「こんな会社辞めてやる!」
「転職すれば、やりがいのある仕事ができるはずだ!」

2000年代半ば、まさに転職がブームと化していた当時、新卒入社した会社をあっさりと辞め、意気揚々と転職していく若者が後を絶たなかった。しかし、彼らの多くが転職によって人生が好転したわけではない。

社会人の2人に1人が転職するという「大転職時代」が到来した今なお、なぜ転職はこうもうまくいかないのか。
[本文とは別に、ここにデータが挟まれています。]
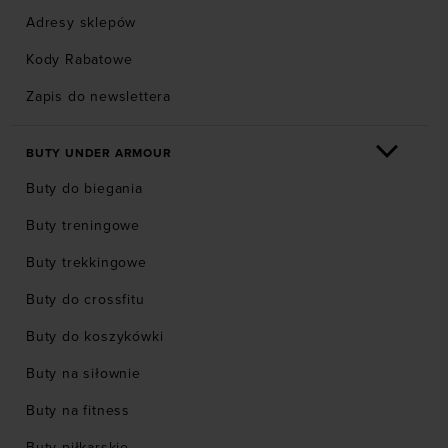
Adresy sklepów
Kody Rabatowe
Zapis do newslettera
BUTY UNDER ARMOUR
Buty do biegania
Buty treningowe
Buty trekkingowe
Buty do crossfitu
Buty do koszykówki
Buty na siłownie
Buty na fitness
Buty piłkarskie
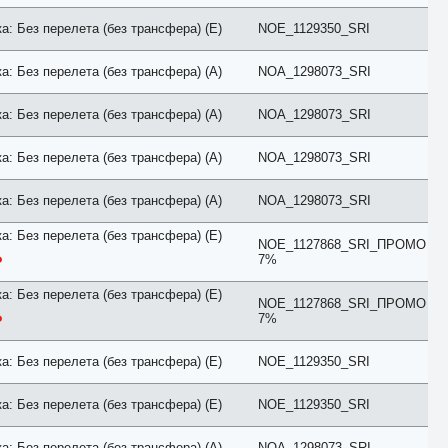
Chalet
а: Без перелета (без трансфера) (E)
NOE_1129350_SRI
City View
Classic
Club
а: Без перелета (без трансфера) (A)
NOA_1298073_SRI
Comfort
Connection
а: Без перелета (без трансфера) (A)
NOA_1298073_SRI
Cottage
Courtyard
Creek View
а: Без перелета (без трансфера) (A)
NOA_1298073_SRI
Deluxe
Diamond Club
а: Без перелета (без трансфера) (A)
NOA_1298073_SRI
Different
Duplex
а: Без перелета (без трансфера) (E)
Eco
NOE_1127868_SRI_ПРОМО
Economy
7%
Elegance
Exclusive
а: Без перелета (без трансфера) (E)
NOE_1127868_SRI_ПРОМО
Executive
7%
Family
First Floor
Forest View
а: Без перелета (без трансфера) (E)
NOE_1129350_SRI
Garden
Golf
а: Без перелета (без трансфера) (E)
NOE_1129350_SRI
Grand
Ground Floor
Harbour
а: Без перелета (без трансфера) (A)
NOA_1298073_SRI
本連載では、人材紹介事業を展開するインテリジェンスの元代表取締役社長であり、「転職のオモテとウラ」を誰よりも知る鎌田和彦氏が、転職市場が再び活況を迎える今、世の中に溢れる不幸な転職をなくし、幸せな転職へと導くための処方箋を提案する。

 私がインテリジェンスで人材紹介事業をスタートした1997年、こんなにも転職が当たり前になるとは考えもしませんでした。もちろん、時代の流れはまさに不可逆的に人材の流動化、柔軟な人材活用の方向に進んでいたわけですが、まさかこんなにも日本のビジネスパースンが安易に転職に踏み切る時代が来るとは予測できていなかったからです。

 人材紹介という仕組みが規制緩和によって合法化され、ほぼ時を同じくして登場したインターネット活用によって、転職は一挙に身近なものになりました。人材紹介事業者数は規制緩和された1997年以降増加の一途をたどり、その活用者(転職希望者)数もリーマンショックまでの約10年間、うなぎ上りに増え続けました。

 振り返れば2000年代半ばはまさに転職ブームでした。バブル崩壊以降、仕事に恵まれない時代を長く過ごした1970年代生まれの世代を中心に“キャリア・アップ”は当然に目指すべきものになっていきました。そして、本来必ずしも一致することのない「転職」という行為と「キャリア・アップ」という成果が一つの平面上にあるかのような錯覚が根づいてしまったのです。

 人材ベンチャー企業の経営者として20年にわたって、仕事の紹介・斡旋・コンサルティング周辺の仕事に携わり、日本におけるキャリア意識の変革期に人材紹介という新しい仕組みを提供することに中心的な役割を果たした立場から、私はいくつもの疑問に向き合っています。また、当然に、日本における歪んだキャリア志向の形成に一役買ってしまったという反省もあります。

 今、日本の多くの就業者(とりわけホワイトカラー)は「キャリア・クライシス」に直面していると考えています。そこで、このシリーズにおいては、私が人材紹介会社インテリジェンスの経営を通じて実際に体験した様々な事例と、転職が当たり前になった2000年代以降とそれ以前との違いを踏まえながら、転職によってどのようなキャリア・クライシスが待ち受けているのかを具体的に示していく考えです。

 繰り返しになりますが、これは転職を“当たり前”化させた当事者としての反省を含んでいて、つまり、それは転職をしようと考えている皆さんへの警鐘だと捉えて頂いて結構です。端的に言って、転職をするリスクは転職をしないリスクを遥かに上回るのです。